Tarım alanlarının amaç dışı kullanımlarla betonlaştırılması sıradan olay hâline geldi. Türkiye'nin hâlen 78 milyon olan nüfusunun orta vadede 100 milyona ulaşacağı hesaplanmaktadır. Bu çerçevede, verimli tarım arazilerinin korunması kaçınılmazdır. Yanlış kentleşme, ulaşım, sanayileşme politikaları nedeniyle ovalar yok ediliyor, tarım alanları geriye dönülmez bir biçimde elden çıkıyor. Bu da Tarım, Çevre ve Şehircilik, Orman ve Su Bakanlığının ciddi sorumluluklarını ortaya çıkarmaktadır.

1960 yılında 28 milyon 700 bin hektar olan mera varlığımız bugün 14 milyon 617 bin hektara düşmüştür yani yüzde 50 mera varlığımızı da kaybetmiş durumdayız. Bütün bu veriler değerlendirildiğinde üretici kazanamaz, dolayısıyla üretemez, tüketici ise pahalılıktan tüketemez bir hâle gelmiştir. Şirket tarımcılığı teşvik edilirken küçük çiftçi yok olmaya yüz tutmuş ve gözden kaçmıştır. Geçim kaynaklarını yitiren kırsal nüfus kentlere göç ederek kent nüfusunu şişirmiş, ortaya çıkan ise sarmal hâlinde sorunlar yumağıdır.

Sayın Bakan, değerli milletvekilleri; kuşkusuz tarım yalnızca üretici meselesi değil. "Aslında ne yersen osun." saptaması tarım-tüketici bağlantısını ve beslenme hakkını açık bir şekilde ortaya koymaktadır. Günümüzde insan sağlığını tehdit eden GDO'lu tarım ürünleri ve tarımsal üretimde GDO konusunda ne düşünüyoruz? Halk sağlığını bozacak tarımsal üretim yöntemlerine karşı Bakanlığınızın bir önlemi var mıdır, yoksa siz de GDO'nun halk sağlığını bozmadığını mı düşünüyorsunuz?

Bugün şeker pancarı tarımı nişasta bazlı şekere feda ediliyor. İnsanlar doğal şeker yerine yapay tatlandırıcıya yönlendiriliyor. Hem çiftçi hem de ülkemiz kan kaybediyor. Hem sağlığımız bozuluyor ve bu arada insanların sağlığı ve tarımımız yok olurken Amerikan şirketleri de ülkemiz kaynaklarıyla bir bir büyüyor.
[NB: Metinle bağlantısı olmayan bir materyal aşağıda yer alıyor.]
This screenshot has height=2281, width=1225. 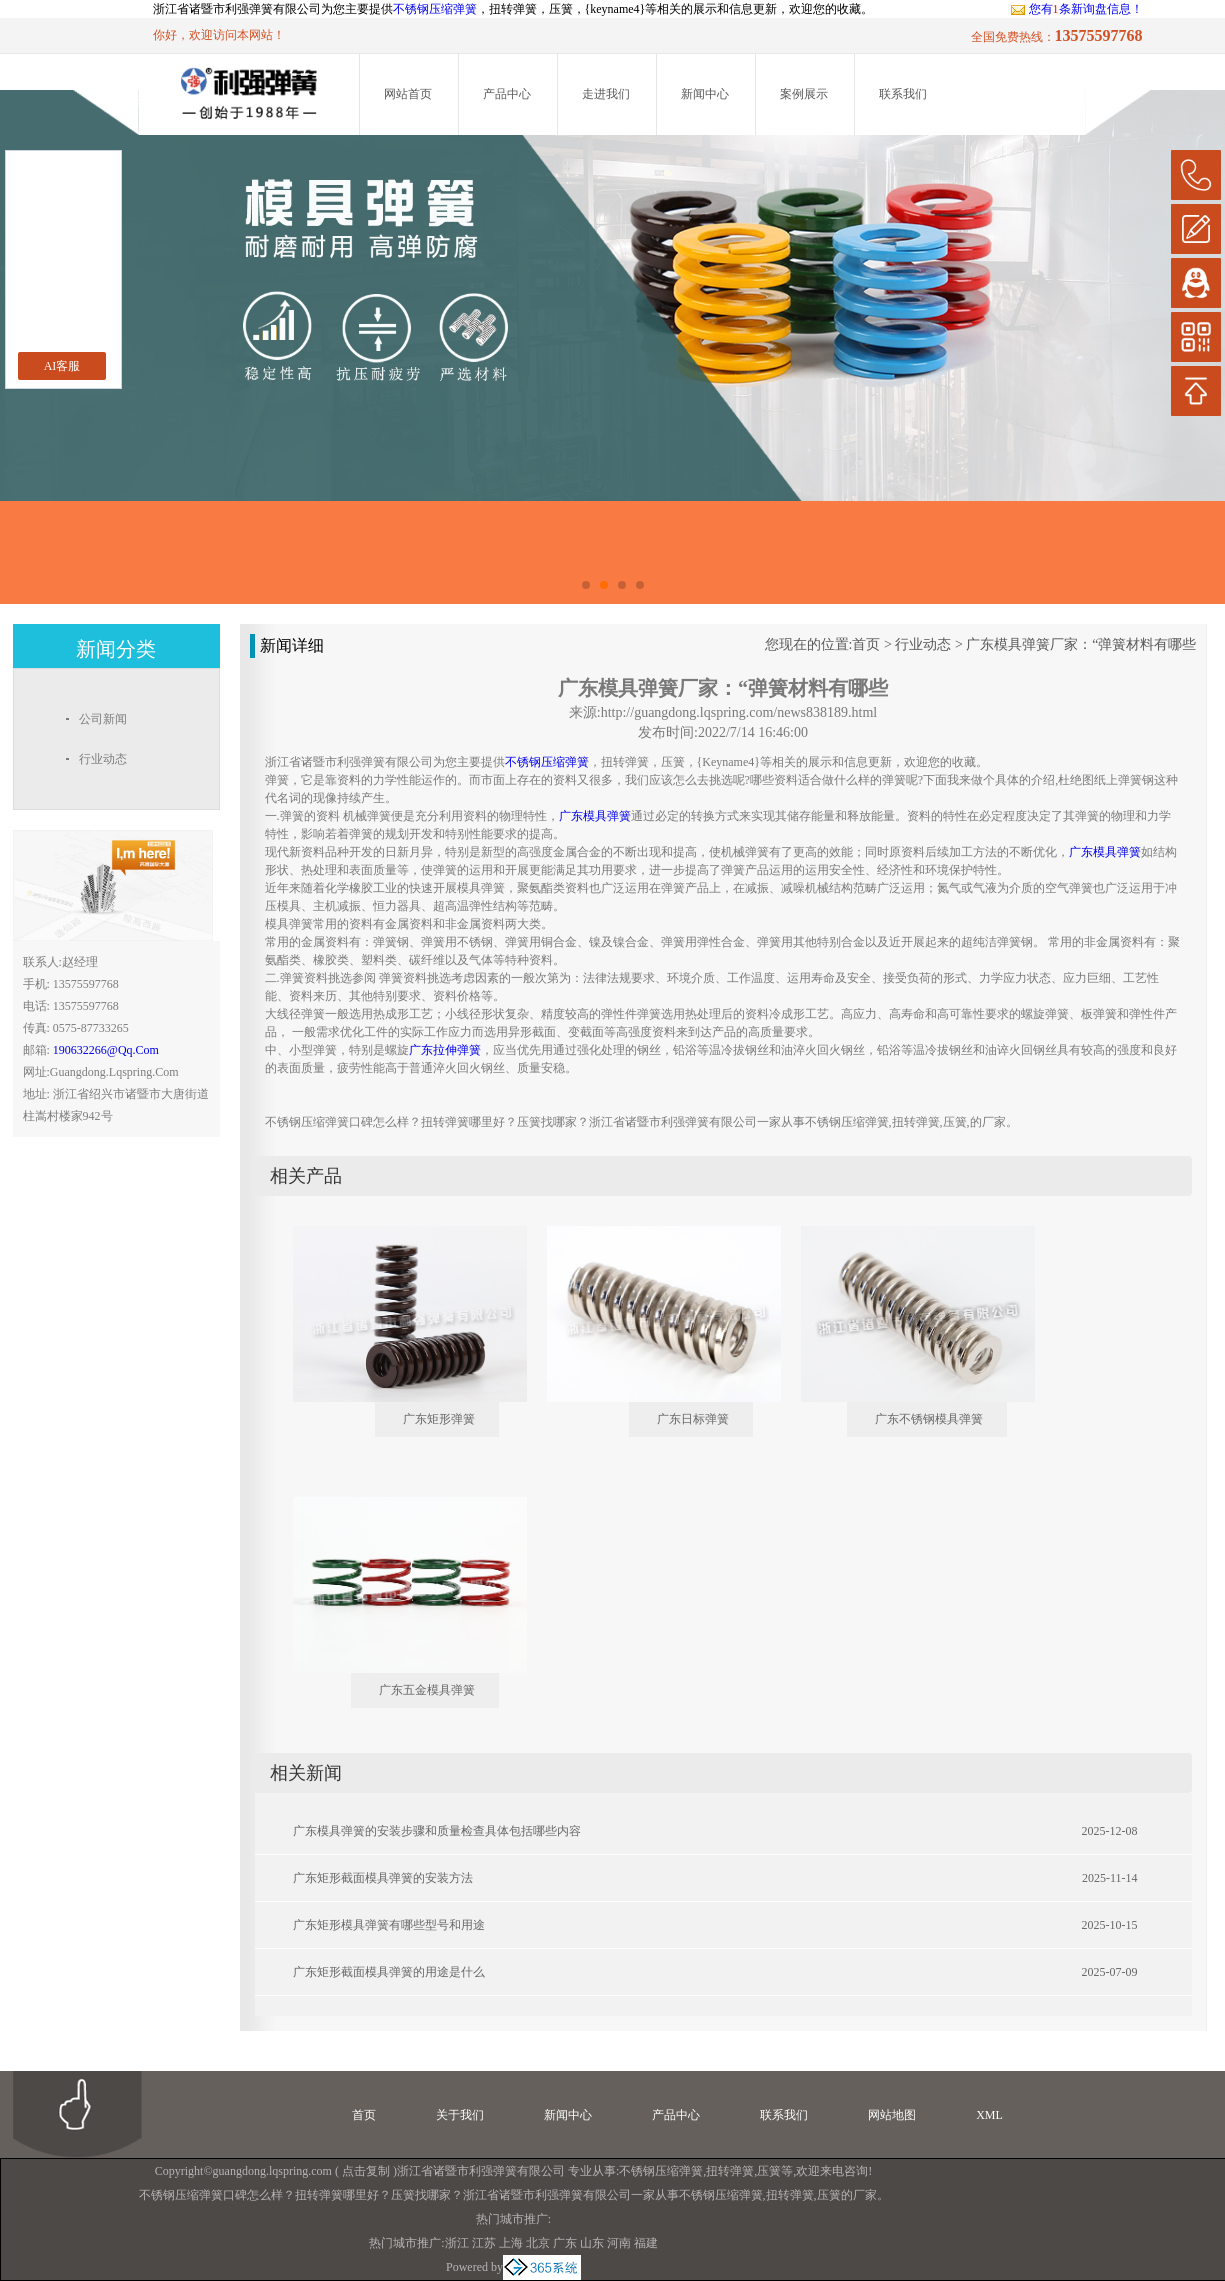 What do you see at coordinates (62, 366) in the screenshot?
I see `AI客服` at bounding box center [62, 366].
Biyogüvenlik Kanunu iktidarın olumlu bir hamlesiydi, yanılmıyorsam 2010 da çıktı ama ne yazık ki burada GDO'lu tarımı yasaklayan bu yasa GDO'lu ham maddelerin, mısır, soya, kolza girişini Biyogüvenlik Kurulunun iznine bıraktı. Türkiye'nin biyolojik çeşitliliğinin korunması için bu yasa çok önemlidir. GDO'lu tarım net ifadelerle yasaklanmalıdır.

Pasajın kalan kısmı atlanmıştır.